(Document structure recognition data)
□ □ □ □

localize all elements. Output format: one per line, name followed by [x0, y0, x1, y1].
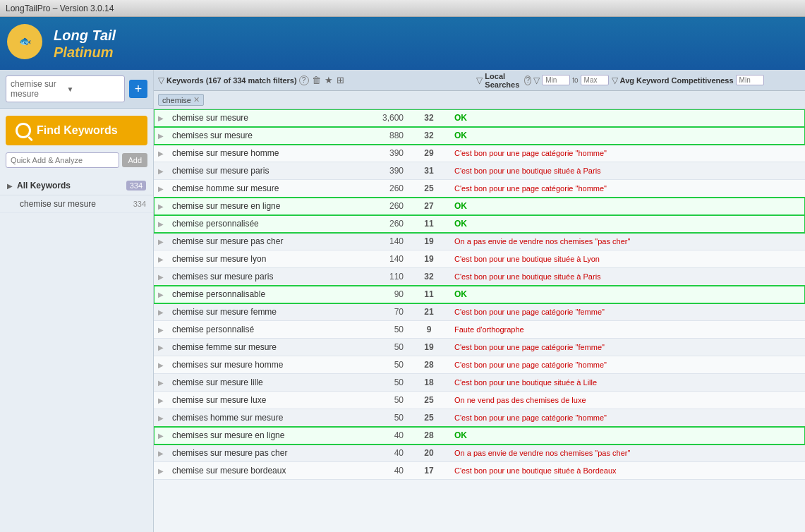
searches-cell: 390 — [351, 145, 408, 162]
searches-cell: 880 — [351, 127, 408, 145]
searches-cell: 40 — [351, 462, 408, 480]
searches-cell: 50 — [351, 392, 408, 409]
row-expand-icon[interactable]: ▶ — [154, 233, 168, 250]
filter-remove-icon[interactable]: ✕ — [193, 95, 200, 104]
note-cell: C'est bon pour une page catégorie "homme… — [450, 409, 805, 427]
add-keyword-button[interactable]: + — [129, 80, 147, 98]
note-cell: C'est bon pour une page catégorie "homme… — [450, 180, 805, 198]
row-expand-icon[interactable]: ▶ — [154, 268, 168, 286]
keyword-search-value: chemise sur mesure — [11, 79, 64, 99]
table-row[interactable]: ▶chemises sur mesure homme5028C'est bon … — [154, 356, 805, 374]
local-max-input[interactable] — [581, 75, 609, 85]
table-row[interactable]: ▶chemise homme sur mesure26025C'est bon … — [154, 180, 805, 198]
score-cell: 28 — [408, 427, 450, 445]
table-row[interactable]: ▶chemise sur mesure luxe5025On ne vend p… — [154, 392, 805, 409]
note-cell: OK — [450, 127, 805, 145]
table-row[interactable]: ▶chemises homme sur mesure5025C'est bon … — [154, 409, 805, 427]
table-row[interactable]: ▶chemises sur mesure88032OK — [154, 127, 805, 145]
row-expand-icon[interactable]: ▶ — [154, 250, 168, 268]
row-expand-icon[interactable]: ▶ — [154, 427, 168, 445]
star-icon[interactable]: ★ — [324, 74, 334, 86]
row-expand-icon[interactable]: ▶ — [154, 286, 168, 303]
table-row[interactable]: ▶chemises sur mesure paris11032C'est bon… — [154, 268, 805, 286]
row-expand-icon[interactable]: ▶ — [154, 409, 168, 427]
note-cell: C'est bon pour une boutique située à Lil… — [450, 374, 805, 392]
row-expand-icon[interactable]: ▶ — [154, 127, 168, 145]
score-cell: 11 — [408, 215, 450, 233]
search-bar: chemise sur mesure ▼ + — [0, 70, 153, 109]
table-row[interactable]: ▶chemise personnalisé509Faute d'orthogra… — [154, 321, 805, 339]
note-cell: On ne vend pas des chemises de luxe — [450, 392, 805, 409]
searches-cell: 90 — [351, 286, 408, 303]
sidebar-item-all-keywords[interactable]: ▶ chemise sur mesure All Keywords 334 — [0, 176, 153, 195]
row-expand-icon[interactable]: ▶ — [154, 198, 168, 215]
filter-row: chemise ✕ — [154, 91, 805, 109]
score-cell: 20 — [408, 445, 450, 462]
header: 🐟 Long Tail Platinum — [0, 17, 805, 70]
note-cell: OK — [450, 198, 805, 215]
row-expand-icon[interactable]: ▶ — [154, 374, 168, 392]
table-row[interactable]: ▶chemise personnalisable9011OK — [154, 286, 805, 303]
table-row[interactable]: ▶chemise sur mesure lyon14019C'est bon p… — [154, 250, 805, 268]
row-expand-icon[interactable]: ▶ — [154, 145, 168, 162]
searches-cell: 50 — [351, 409, 408, 427]
help-icon[interactable]: ? — [299, 75, 309, 85]
app-container: 🐟 Long Tail Platinum chemise sur mesure … — [0, 17, 805, 532]
quick-add-button[interactable]: Add — [122, 153, 147, 167]
row-expand-icon[interactable]: ▶ — [154, 215, 168, 233]
row-expand-icon[interactable]: ▶ — [154, 321, 168, 339]
sidebar: chemise sur mesure ▼ + Find Keywords Add… — [0, 70, 154, 532]
row-expand-icon[interactable]: ▶ — [154, 303, 168, 321]
table-row[interactable]: ▶chemise personnalisée26011OK — [154, 215, 805, 233]
row-expand-icon[interactable]: ▶ — [154, 339, 168, 356]
sidebar-item-chemise-sur-mesure[interactable]: chemise sur mesure 334 — [0, 195, 153, 213]
logo-line1: Long Tail — [54, 27, 116, 44]
note-cell: On a pas envie de vendre nos chemises "p… — [450, 445, 805, 462]
table-row[interactable]: ▶chemise sur mesure lille5018C'est bon p… — [154, 374, 805, 392]
row-expand-icon[interactable]: ▶ — [154, 462, 168, 480]
table-row[interactable]: ▶chemise sur mesure homme39029C'est bon … — [154, 145, 805, 162]
avg-min-input[interactable] — [736, 75, 764, 85]
sub-group-count: 334 — [133, 200, 146, 208]
find-keywords-button[interactable]: Find Keywords — [6, 116, 147, 145]
note-cell: C'est bon pour une boutique située à Lyo… — [450, 250, 805, 268]
table-row[interactable]: ▶chemise sur mesure bordeaux4017C'est bo… — [154, 462, 805, 480]
row-expand-icon[interactable]: ▶ — [154, 392, 168, 409]
keywords-header-label: Keywords (167 of 334 match filters) — [167, 76, 297, 85]
keyword-cell: chemise sur mesure pas cher — [168, 233, 351, 250]
quick-add-input[interactable] — [6, 152, 119, 168]
filter-tag[interactable]: chemise ✕ — [158, 94, 204, 106]
keyword-cell: chemise personnalisée — [168, 215, 351, 233]
content-area: chemise sur mesure ▼ + Find Keywords Add… — [0, 70, 805, 532]
row-expand-icon[interactable]: ▶ — [154, 180, 168, 198]
quick-add-wrap: Add — [6, 152, 147, 168]
row-expand-icon[interactable]: ▶ — [154, 162, 168, 180]
table-row[interactable]: ▶chemise sur mesure pas cher14019On a pa… — [154, 233, 805, 250]
keyword-table: ▶chemise sur mesure3,60032OK▶chemises su… — [154, 109, 805, 532]
keyword-search-field[interactable]: chemise sur mesure ▼ — [6, 75, 125, 102]
row-expand-icon[interactable]: ▶ — [154, 109, 168, 127]
searches-cell: 40 — [351, 427, 408, 445]
score-cell: 18 — [408, 374, 450, 392]
table-row[interactable]: ▶chemises sur mesure pas cher4020On a pa… — [154, 445, 805, 462]
table-row[interactable]: ▶chemise sur mesure paris39031C'est bon … — [154, 162, 805, 180]
score-cell: 11 — [408, 286, 450, 303]
score-cell: 32 — [408, 268, 450, 286]
searches-cell: 260 — [351, 198, 408, 215]
app-title: LongTailPro – Version 3.0.14 — [6, 4, 114, 13]
table-row[interactable]: ▶chemise sur mesure femme7021C'est bon p… — [154, 303, 805, 321]
score-cell: 32 — [408, 127, 450, 145]
help-icon-local[interactable]: ? — [524, 75, 531, 85]
table-row[interactable]: ▶chemises sur mesure en ligne4028OK — [154, 427, 805, 445]
row-expand-icon[interactable]: ▶ — [154, 356, 168, 374]
table-row[interactable]: ▶chemise femme sur mesure5019C'est bon p… — [154, 339, 805, 356]
row-expand-icon[interactable]: ▶ — [154, 445, 168, 462]
delete-icon[interactable]: 🗑 — [311, 74, 322, 86]
keyword-cell: chemise sur mesure — [168, 109, 351, 127]
filter-tag-text: chemise — [162, 96, 191, 104]
table-row[interactable]: ▶chemise sur mesure en ligne26027OK — [154, 198, 805, 215]
table-row[interactable]: ▶chemise sur mesure3,60032OK — [154, 109, 805, 127]
searches-cell: 50 — [351, 339, 408, 356]
local-min-input[interactable] — [542, 75, 570, 85]
grid-icon[interactable]: ⊞ — [336, 74, 345, 86]
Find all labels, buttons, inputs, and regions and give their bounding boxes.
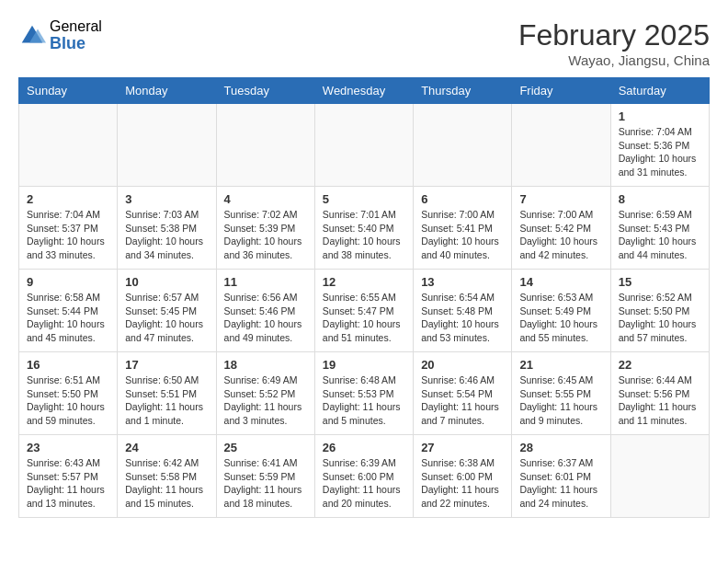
calendar-cell: 26Sunrise: 6:39 AM Sunset: 6:00 PM Dayli… <box>314 435 413 518</box>
day-info: Sunrise: 7:00 AM Sunset: 5:42 PM Dayligh… <box>519 208 602 262</box>
day-number: 10 <box>125 275 208 289</box>
calendar-cell: 28Sunrise: 6:37 AM Sunset: 6:01 PM Dayli… <box>512 435 610 518</box>
day-number: 28 <box>519 441 602 454</box>
day-info: Sunrise: 7:04 AM Sunset: 5:36 PM Dayligh… <box>619 125 701 179</box>
calendar-cell: 7Sunrise: 7:00 AM Sunset: 5:42 PM Daylig… <box>512 187 610 270</box>
calendar-cell: 11Sunrise: 6:56 AM Sunset: 5:46 PM Dayli… <box>216 270 314 352</box>
weekday-header-monday: Monday <box>118 78 216 104</box>
weekday-header-sunday: Sunday <box>19 78 118 104</box>
month-title: February 2025 <box>518 18 710 52</box>
calendar-cell: 27Sunrise: 6:38 AM Sunset: 6:00 PM Dayli… <box>414 435 512 518</box>
day-info: Sunrise: 6:45 AM Sunset: 5:55 PM Dayligh… <box>519 373 602 428</box>
calendar-cell: 5Sunrise: 7:01 AM Sunset: 5:40 PM Daylig… <box>314 187 413 270</box>
day-info: Sunrise: 7:00 AM Sunset: 5:41 PM Dayligh… <box>421 208 504 262</box>
calendar-cell: 14Sunrise: 6:53 AM Sunset: 5:49 PM Dayli… <box>512 270 610 352</box>
calendar-cell: 23Sunrise: 6:43 AM Sunset: 5:57 PM Dayli… <box>19 435 118 518</box>
day-number: 23 <box>27 441 109 454</box>
day-number: 3 <box>125 192 208 206</box>
day-info: Sunrise: 6:52 AM Sunset: 5:50 PM Dayligh… <box>619 291 701 345</box>
day-info: Sunrise: 6:59 AM Sunset: 5:43 PM Dayligh… <box>619 208 701 262</box>
weekday-header-friday: Friday <box>512 78 610 104</box>
day-number: 22 <box>619 358 701 372</box>
day-number: 1 <box>619 109 701 123</box>
day-number: 18 <box>224 358 307 372</box>
weekday-header-saturday: Saturday <box>610 78 709 104</box>
location: Wayao, Jiangsu, China <box>518 52 710 68</box>
day-number: 12 <box>323 275 405 289</box>
logo-general: General <box>50 18 102 35</box>
day-info: Sunrise: 7:01 AM Sunset: 5:40 PM Dayligh… <box>323 208 405 262</box>
day-info: Sunrise: 6:49 AM Sunset: 5:52 PM Dayligh… <box>224 373 307 428</box>
day-number: 16 <box>27 358 109 372</box>
calendar-cell <box>314 104 413 187</box>
title-block: February 2025 Wayao, Jiangsu, China <box>518 18 710 68</box>
calendar-cell: 9Sunrise: 6:58 AM Sunset: 5:44 PM Daylig… <box>19 270 118 352</box>
calendar-cell: 2Sunrise: 7:04 AM Sunset: 5:37 PM Daylig… <box>19 187 118 270</box>
calendar-cell: 10Sunrise: 6:57 AM Sunset: 5:45 PM Dayli… <box>118 270 216 352</box>
weekday-header-tuesday: Tuesday <box>216 78 314 104</box>
calendar-cell: 4Sunrise: 7:02 AM Sunset: 5:39 PM Daylig… <box>216 187 314 270</box>
calendar-cell: 8Sunrise: 6:59 AM Sunset: 5:43 PM Daylig… <box>610 187 709 270</box>
day-info: Sunrise: 6:55 AM Sunset: 5:47 PM Dayligh… <box>323 291 405 345</box>
week-row-0: 1Sunrise: 7:04 AM Sunset: 5:36 PM Daylig… <box>19 104 710 187</box>
logo-icon <box>18 22 46 50</box>
calendar-cell: 21Sunrise: 6:45 AM Sunset: 5:55 PM Dayli… <box>512 352 610 435</box>
day-info: Sunrise: 6:56 AM Sunset: 5:46 PM Dayligh… <box>224 291 307 345</box>
day-number: 21 <box>519 358 602 372</box>
calendar-cell: 24Sunrise: 6:42 AM Sunset: 5:58 PM Dayli… <box>118 435 216 518</box>
logo-text: General Blue <box>50 18 102 52</box>
calendar-cell: 12Sunrise: 6:55 AM Sunset: 5:47 PM Dayli… <box>314 270 413 352</box>
calendar-cell: 16Sunrise: 6:51 AM Sunset: 5:50 PM Dayli… <box>19 352 118 435</box>
calendar-cell: 1Sunrise: 7:04 AM Sunset: 5:36 PM Daylig… <box>610 104 709 187</box>
day-number: 13 <box>421 275 504 289</box>
calendar-cell <box>414 104 512 187</box>
calendar-cell <box>512 104 610 187</box>
day-number: 7 <box>519 192 602 206</box>
day-info: Sunrise: 6:54 AM Sunset: 5:48 PM Dayligh… <box>421 291 504 345</box>
day-info: Sunrise: 6:39 AM Sunset: 6:00 PM Dayligh… <box>323 456 405 511</box>
day-info: Sunrise: 6:37 AM Sunset: 6:01 PM Dayligh… <box>519 456 602 511</box>
day-number: 8 <box>619 192 701 206</box>
calendar-cell: 18Sunrise: 6:49 AM Sunset: 5:52 PM Dayli… <box>216 352 314 435</box>
day-info: Sunrise: 7:04 AM Sunset: 5:37 PM Dayligh… <box>27 208 109 262</box>
page-header: General Blue February 2025 Wayao, Jiangs… <box>18 18 710 68</box>
day-info: Sunrise: 6:58 AM Sunset: 5:44 PM Dayligh… <box>27 291 109 345</box>
week-row-2: 9Sunrise: 6:58 AM Sunset: 5:44 PM Daylig… <box>19 270 710 352</box>
week-row-4: 23Sunrise: 6:43 AM Sunset: 5:57 PM Dayli… <box>19 435 710 518</box>
calendar-cell: 19Sunrise: 6:48 AM Sunset: 5:53 PM Dayli… <box>314 352 413 435</box>
calendar-cell <box>216 104 314 187</box>
day-info: Sunrise: 6:43 AM Sunset: 5:57 PM Dayligh… <box>27 456 109 511</box>
day-info: Sunrise: 6:50 AM Sunset: 5:51 PM Dayligh… <box>125 373 208 428</box>
day-number: 4 <box>224 192 307 206</box>
day-number: 9 <box>27 275 109 289</box>
calendar-cell: 20Sunrise: 6:46 AM Sunset: 5:54 PM Dayli… <box>414 352 512 435</box>
week-row-3: 16Sunrise: 6:51 AM Sunset: 5:50 PM Dayli… <box>19 352 710 435</box>
calendar-cell: 22Sunrise: 6:44 AM Sunset: 5:56 PM Dayli… <box>610 352 709 435</box>
calendar-cell: 17Sunrise: 6:50 AM Sunset: 5:51 PM Dayli… <box>118 352 216 435</box>
calendar-cell: 13Sunrise: 6:54 AM Sunset: 5:48 PM Dayli… <box>414 270 512 352</box>
calendar-cell <box>610 435 709 518</box>
weekday-header-wednesday: Wednesday <box>314 78 413 104</box>
day-number: 2 <box>27 192 109 206</box>
weekday-header-thursday: Thursday <box>414 78 512 104</box>
calendar-cell <box>19 104 118 187</box>
day-number: 24 <box>125 441 208 454</box>
day-info: Sunrise: 6:53 AM Sunset: 5:49 PM Dayligh… <box>519 291 602 345</box>
day-number: 27 <box>421 441 504 454</box>
day-number: 14 <box>519 275 602 289</box>
day-info: Sunrise: 6:48 AM Sunset: 5:53 PM Dayligh… <box>323 373 405 428</box>
weekday-header-row: SundayMondayTuesdayWednesdayThursdayFrid… <box>19 78 710 104</box>
calendar-table: SundayMondayTuesdayWednesdayThursdayFrid… <box>18 77 710 518</box>
day-info: Sunrise: 6:41 AM Sunset: 5:59 PM Dayligh… <box>224 456 307 511</box>
calendar-cell: 15Sunrise: 6:52 AM Sunset: 5:50 PM Dayli… <box>610 270 709 352</box>
day-info: Sunrise: 6:38 AM Sunset: 6:00 PM Dayligh… <box>421 456 504 511</box>
day-number: 17 <box>125 358 208 372</box>
day-number: 5 <box>323 192 405 206</box>
day-info: Sunrise: 6:46 AM Sunset: 5:54 PM Dayligh… <box>421 373 504 428</box>
day-number: 20 <box>421 358 504 372</box>
logo-blue-text: Blue <box>50 35 102 53</box>
day-info: Sunrise: 6:44 AM Sunset: 5:56 PM Dayligh… <box>619 373 701 428</box>
calendar-cell: 3Sunrise: 7:03 AM Sunset: 5:38 PM Daylig… <box>118 187 216 270</box>
day-number: 26 <box>323 441 405 454</box>
day-info: Sunrise: 6:57 AM Sunset: 5:45 PM Dayligh… <box>125 291 208 345</box>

□ □ □ □

**Exercise directions**
Read through the entries and copy every line that includes "General".

**Solution**
logo-general: General <box>50 18 102 35</box>
logo-text: General Blue <box>50 18 102 52</box>
page-header: General Blue February 2025 Wayao, Jiangs… <box>18 18 710 68</box>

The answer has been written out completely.